◆ **WHAT YOU WILL DO**:
Without including any pictures, copy every line below exactly.
--- START ---
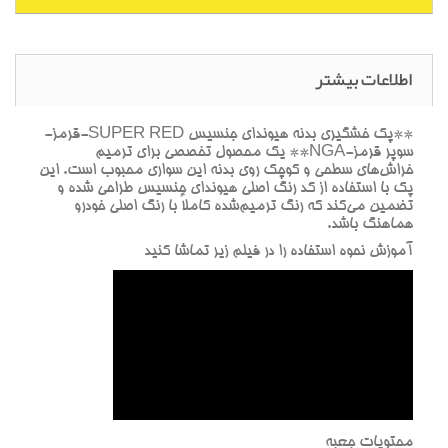
اطلاعات بیشتر
**پک خشگيري بدنه هيونداي جنسيس SUPER RED-قرمز-
سوپر قرمز-NGA** يک محصول تخصصي براي ترميم
خراش‌هاي سطحي و کوچک روي بدنه اين سواري محبوب است. اين
پک با استفاده از کد رنگ اصلي هيونداي جنسيس طراحي شده و
تضمين مي‌کند که رنگ ترميم‌شده کاملاً با رنگ اصلي خودرو
هماهنگ باشد.
آموزش نحوه استفاده را در فيلم زير تماشا کنيد
محتويات جعبه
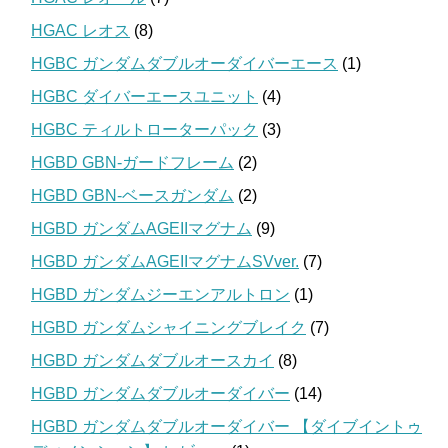
HGAC レオス
(8)
HGBC ガンダムダブルオーダイバーエース
(1)
HGBC ダイバーエースユニット
(4)
HGBC ティルトローターパック
(3)
HGBD GBN-ガードフレーム
(2)
HGBD GBN-ベースガンダム
(2)
HGBD ガンダムAGEIIマグナム
(9)
HGBD ガンダムAGEIIマグナムSVver.
(7)
HGBD ガンダムジーエンアルトロン
(1)
HGBD ガンダムシャイニングブレイク
(7)
HGBD ガンダムダブルオースカイ
(8)
HGBD ガンダムダブルオーダイバー
(14)
HGBD ガンダムダブルオーダイバー 【ダイブイントゥ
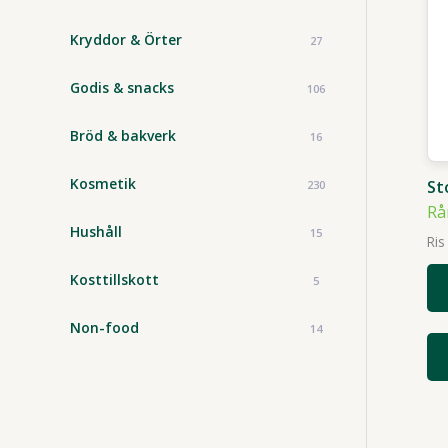
Kryddor & Örter
27
Godis & snacks
106
Bröd & bakverk
16
Kosmetik
St
230
Rå
Hushåll
15
Ris
Kosttillskott
5
Non-food
14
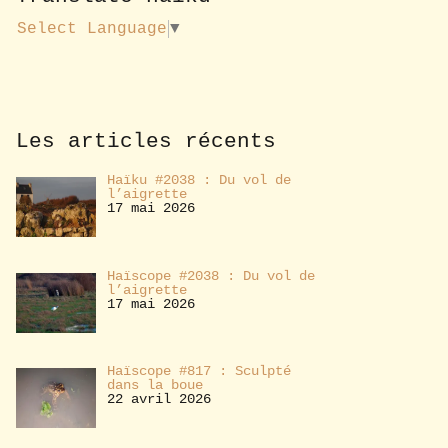
u
s
Select Language
▼
a
b
o
n
n
e
Les articles récents
r
Haïku #2038 : Du vol de
l’aigrette
17 mai 2026
Haïscope #2038 : Du vol de
l’aigrette
17 mai 2026
Haïscope #817 : Sculpté
dans la boue
22 avril 2026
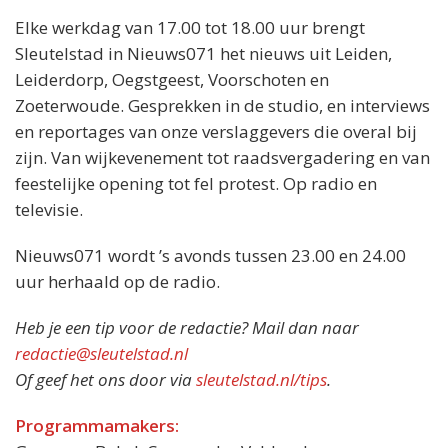
Elke werkdag van 17.00 tot 18.00 uur brengt
Sleutelstad in Nieuws071 het nieuws uit Leiden,
Leiderdorp, Oegstgeest, Voorschoten en
Zoeterwoude. Gesprekken in de studio, en interviews
en reportages van onze verslaggevers die overal bij
zijn. Van wijkevenement tot raadsvergadering en van
feestelijke opening tot fel protest. Op radio en
televisie.
Nieuws071 wordt ’s avonds tussen 23.00 en 24.00
uur herhaald op de radio.
Heb je een tip voor de redactie? Mail dan naar
redactie@sleutelstad.nl
Of geef het ons door via
sleutelstad.nl/tips
.
Programmamakers:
--- END ---
◆ **SOLUTION**:
اطلاعات بیشتر
**پک خشگيري بدنه هيونداي جنسيس SUPER RED-قرمز-
سوپر قرمز-NGA** يک محصول تخصصي براي ترميم
خراش‌هاي سطحي و کوچک روي بدنه اين سواري محبوب است. اين
پک با استفاده از کد رنگ اصلي هيونداي جنسيس طراحي شده و
تضمين مي‌کند که رنگ ترميم‌شده کاملاً با رنگ اصلي خودرو
هماهنگ باشد.
آموزش نحوه استفاده را در فيلم زير تماشا کنيد
محتويات جعبه
HGAC レオス
(8)
HGBC ガンダムダブルオーダイバーエース
(1)
HGBC ダイバーエースユニット
(4)
HGBC ティルトローターパック
(3)
HGBD GBN-ガードフレーム
(2)
HGBD GBN-ベースガンダム
(2)
HGBD ガンダムAGEIIマグナム
(9)
HGBD ガンダムAGEIIマグナムSVver.
(7)
HGBD ガンダムジーエンアルトロン
(1)
HGBD ガンダムシャイニングブレイク
(7)
HGBD ガンダムダブルオースカイ
(8)
HGBD ガンダムダブルオーダイバー
(14)
HGBD ガンダムダブルオーダイバー 【ダイブイントゥ
Kryddor & Örter
27
Godis & snacks
106
Bröd & bakverk
16
Kosmetik
St
230
Rå
Hushåll
15
Ris
Kosttillskott
5
Non-food
14
u
s
Select Language
▼
a
b
o
n
n
e
Les articles récents
r
Haïku #2038 : Du vol de
l’aigrette
17 mai 2026
Haïscope #2038 : Du vol de
l’aigrette
17 mai 2026
Haïscope #817 : Sculpté
dans la boue
22 avril 2026
Elke werkdag van 17.00 tot 18.00 uur brengt
Sleutelstad in Nieuws071 het nieuws uit Leiden,
Leiderdorp, Oegstgeest, Voorschoten en
Zoeterwoude. Gesprekken in de studio, en interviews
en reportages van onze verslaggevers die overal bij
zijn. Van wijkevenement tot raadsvergadering en van
feestelijke opening tot fel protest. Op radio en
televisie.
Nieuws071 wordt ’s avonds tussen 23.00 en 24.00
uur herhaald op de radio.
Heb je een tip voor de redactie? Mail dan naar
redactie@sleutelstad.nl
Of geef het ons door via
sleutelstad.nl/tips
.
Programmamakers:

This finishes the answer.